__Material for this task__.

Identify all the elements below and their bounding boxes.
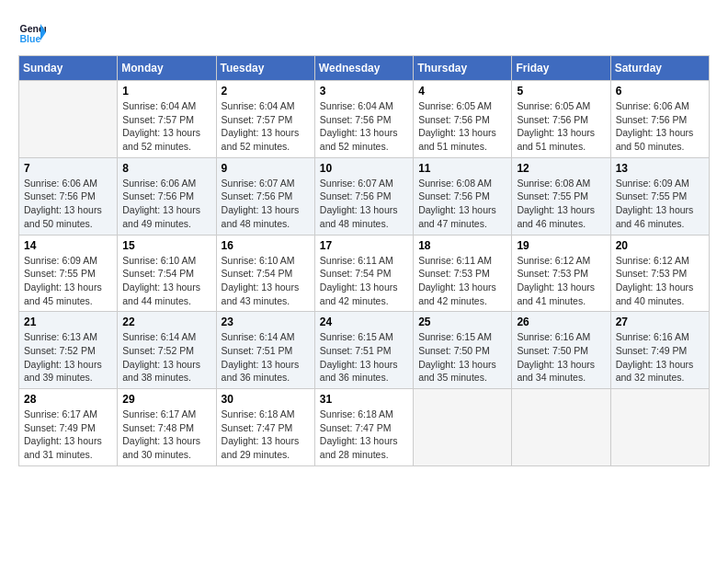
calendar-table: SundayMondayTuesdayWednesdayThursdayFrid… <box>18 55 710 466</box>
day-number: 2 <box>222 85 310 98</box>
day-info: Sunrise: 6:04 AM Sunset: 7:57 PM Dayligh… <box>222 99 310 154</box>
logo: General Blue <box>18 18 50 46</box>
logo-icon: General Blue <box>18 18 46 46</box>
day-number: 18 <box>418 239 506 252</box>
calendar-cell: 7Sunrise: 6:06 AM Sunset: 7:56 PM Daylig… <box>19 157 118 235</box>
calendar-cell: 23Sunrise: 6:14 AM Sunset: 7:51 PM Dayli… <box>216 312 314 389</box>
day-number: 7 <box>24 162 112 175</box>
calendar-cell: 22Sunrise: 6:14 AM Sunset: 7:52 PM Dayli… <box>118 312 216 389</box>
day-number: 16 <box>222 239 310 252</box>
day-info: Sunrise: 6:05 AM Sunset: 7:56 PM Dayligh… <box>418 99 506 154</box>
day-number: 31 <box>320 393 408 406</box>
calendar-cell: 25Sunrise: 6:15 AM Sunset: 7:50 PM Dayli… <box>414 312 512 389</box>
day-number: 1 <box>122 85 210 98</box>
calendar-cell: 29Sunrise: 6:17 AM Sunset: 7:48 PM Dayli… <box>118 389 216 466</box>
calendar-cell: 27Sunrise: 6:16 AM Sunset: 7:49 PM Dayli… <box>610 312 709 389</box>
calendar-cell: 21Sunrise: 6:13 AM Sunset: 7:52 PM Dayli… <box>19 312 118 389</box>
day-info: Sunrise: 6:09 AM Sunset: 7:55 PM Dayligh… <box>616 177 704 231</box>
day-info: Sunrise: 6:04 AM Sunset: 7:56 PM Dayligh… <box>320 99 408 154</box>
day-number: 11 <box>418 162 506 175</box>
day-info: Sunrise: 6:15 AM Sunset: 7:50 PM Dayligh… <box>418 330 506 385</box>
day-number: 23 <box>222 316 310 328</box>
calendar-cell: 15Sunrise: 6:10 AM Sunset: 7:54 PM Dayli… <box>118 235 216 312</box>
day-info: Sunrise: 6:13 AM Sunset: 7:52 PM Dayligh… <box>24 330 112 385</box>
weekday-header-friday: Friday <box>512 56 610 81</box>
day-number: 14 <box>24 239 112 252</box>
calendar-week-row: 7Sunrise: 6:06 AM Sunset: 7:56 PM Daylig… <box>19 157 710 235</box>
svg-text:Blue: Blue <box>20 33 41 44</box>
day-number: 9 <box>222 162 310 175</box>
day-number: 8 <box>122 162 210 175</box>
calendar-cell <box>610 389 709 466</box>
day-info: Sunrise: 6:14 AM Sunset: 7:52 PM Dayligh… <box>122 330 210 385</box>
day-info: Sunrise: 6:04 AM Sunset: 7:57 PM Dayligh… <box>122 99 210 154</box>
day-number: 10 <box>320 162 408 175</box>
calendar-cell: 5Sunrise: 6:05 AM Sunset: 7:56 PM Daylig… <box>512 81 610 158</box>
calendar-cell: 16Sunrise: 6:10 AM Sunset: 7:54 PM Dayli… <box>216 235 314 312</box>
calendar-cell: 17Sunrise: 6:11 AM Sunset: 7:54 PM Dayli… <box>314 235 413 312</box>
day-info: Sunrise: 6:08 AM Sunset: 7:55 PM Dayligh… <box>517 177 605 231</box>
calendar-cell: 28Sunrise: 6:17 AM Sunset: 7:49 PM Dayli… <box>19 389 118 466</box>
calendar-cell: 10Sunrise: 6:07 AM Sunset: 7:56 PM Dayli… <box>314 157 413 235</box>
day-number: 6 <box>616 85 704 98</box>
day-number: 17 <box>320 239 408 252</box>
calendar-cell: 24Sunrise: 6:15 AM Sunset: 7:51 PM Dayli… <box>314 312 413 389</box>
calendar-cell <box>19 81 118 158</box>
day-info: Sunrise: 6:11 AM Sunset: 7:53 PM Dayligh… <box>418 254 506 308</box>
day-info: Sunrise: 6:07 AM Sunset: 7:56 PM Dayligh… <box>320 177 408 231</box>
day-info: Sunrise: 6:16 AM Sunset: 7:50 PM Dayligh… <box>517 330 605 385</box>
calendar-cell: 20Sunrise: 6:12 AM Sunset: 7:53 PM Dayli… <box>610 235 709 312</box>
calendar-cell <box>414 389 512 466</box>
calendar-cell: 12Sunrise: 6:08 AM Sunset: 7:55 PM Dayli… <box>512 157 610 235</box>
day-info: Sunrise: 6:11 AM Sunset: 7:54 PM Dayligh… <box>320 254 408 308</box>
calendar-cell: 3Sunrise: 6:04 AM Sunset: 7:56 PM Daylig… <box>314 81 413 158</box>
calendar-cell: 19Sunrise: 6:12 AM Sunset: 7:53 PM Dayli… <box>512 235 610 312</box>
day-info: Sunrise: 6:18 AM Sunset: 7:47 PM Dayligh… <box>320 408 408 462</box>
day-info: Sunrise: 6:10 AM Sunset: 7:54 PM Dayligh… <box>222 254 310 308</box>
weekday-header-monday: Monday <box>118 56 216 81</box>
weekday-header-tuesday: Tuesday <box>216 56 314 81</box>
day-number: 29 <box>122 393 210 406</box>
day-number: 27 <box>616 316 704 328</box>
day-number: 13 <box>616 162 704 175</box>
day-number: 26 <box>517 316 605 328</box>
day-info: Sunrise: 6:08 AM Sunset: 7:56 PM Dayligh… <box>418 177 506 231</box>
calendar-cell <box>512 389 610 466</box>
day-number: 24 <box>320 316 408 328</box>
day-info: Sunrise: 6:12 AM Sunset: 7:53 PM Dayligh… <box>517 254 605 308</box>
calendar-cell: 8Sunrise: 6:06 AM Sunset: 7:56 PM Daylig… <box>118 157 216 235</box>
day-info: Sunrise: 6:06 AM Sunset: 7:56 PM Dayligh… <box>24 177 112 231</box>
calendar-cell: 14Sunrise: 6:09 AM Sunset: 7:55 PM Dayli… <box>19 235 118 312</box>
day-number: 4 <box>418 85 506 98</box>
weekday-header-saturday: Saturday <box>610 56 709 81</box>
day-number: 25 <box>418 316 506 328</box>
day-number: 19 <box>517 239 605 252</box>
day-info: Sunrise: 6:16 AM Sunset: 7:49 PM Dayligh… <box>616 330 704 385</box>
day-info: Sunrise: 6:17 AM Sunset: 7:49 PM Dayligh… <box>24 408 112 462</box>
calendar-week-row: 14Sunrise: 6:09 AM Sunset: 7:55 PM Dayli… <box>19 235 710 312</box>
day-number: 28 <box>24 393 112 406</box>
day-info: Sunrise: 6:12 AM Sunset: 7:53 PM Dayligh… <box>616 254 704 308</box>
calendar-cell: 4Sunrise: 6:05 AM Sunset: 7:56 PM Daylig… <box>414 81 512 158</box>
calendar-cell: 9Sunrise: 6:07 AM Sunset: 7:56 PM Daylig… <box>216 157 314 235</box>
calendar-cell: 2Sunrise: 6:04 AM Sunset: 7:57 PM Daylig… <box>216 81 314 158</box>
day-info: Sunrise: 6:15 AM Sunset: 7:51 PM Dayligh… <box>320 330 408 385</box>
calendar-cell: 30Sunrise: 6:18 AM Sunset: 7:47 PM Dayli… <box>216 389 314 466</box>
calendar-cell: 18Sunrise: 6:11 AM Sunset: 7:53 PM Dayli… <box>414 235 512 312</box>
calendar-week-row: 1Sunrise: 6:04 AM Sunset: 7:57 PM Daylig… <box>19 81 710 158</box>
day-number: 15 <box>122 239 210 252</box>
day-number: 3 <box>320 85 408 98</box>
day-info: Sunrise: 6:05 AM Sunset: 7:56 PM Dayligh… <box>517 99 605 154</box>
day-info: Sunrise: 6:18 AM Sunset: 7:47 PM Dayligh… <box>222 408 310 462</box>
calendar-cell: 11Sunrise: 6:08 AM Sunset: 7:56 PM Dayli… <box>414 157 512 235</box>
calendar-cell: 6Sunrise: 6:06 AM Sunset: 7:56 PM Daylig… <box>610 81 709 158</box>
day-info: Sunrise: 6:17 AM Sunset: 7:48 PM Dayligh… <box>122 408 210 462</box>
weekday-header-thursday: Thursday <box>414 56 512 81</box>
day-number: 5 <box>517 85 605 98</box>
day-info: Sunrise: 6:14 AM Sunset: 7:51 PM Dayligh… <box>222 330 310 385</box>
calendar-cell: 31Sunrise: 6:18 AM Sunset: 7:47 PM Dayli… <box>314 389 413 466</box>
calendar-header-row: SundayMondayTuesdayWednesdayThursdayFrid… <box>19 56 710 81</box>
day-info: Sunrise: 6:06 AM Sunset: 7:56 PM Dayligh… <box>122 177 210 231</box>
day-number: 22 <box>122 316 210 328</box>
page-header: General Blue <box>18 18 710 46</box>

__Task to carry out__. Find how many lines in the listing above contain the word "General", then state that number by itself.

__Completed exercise__. 3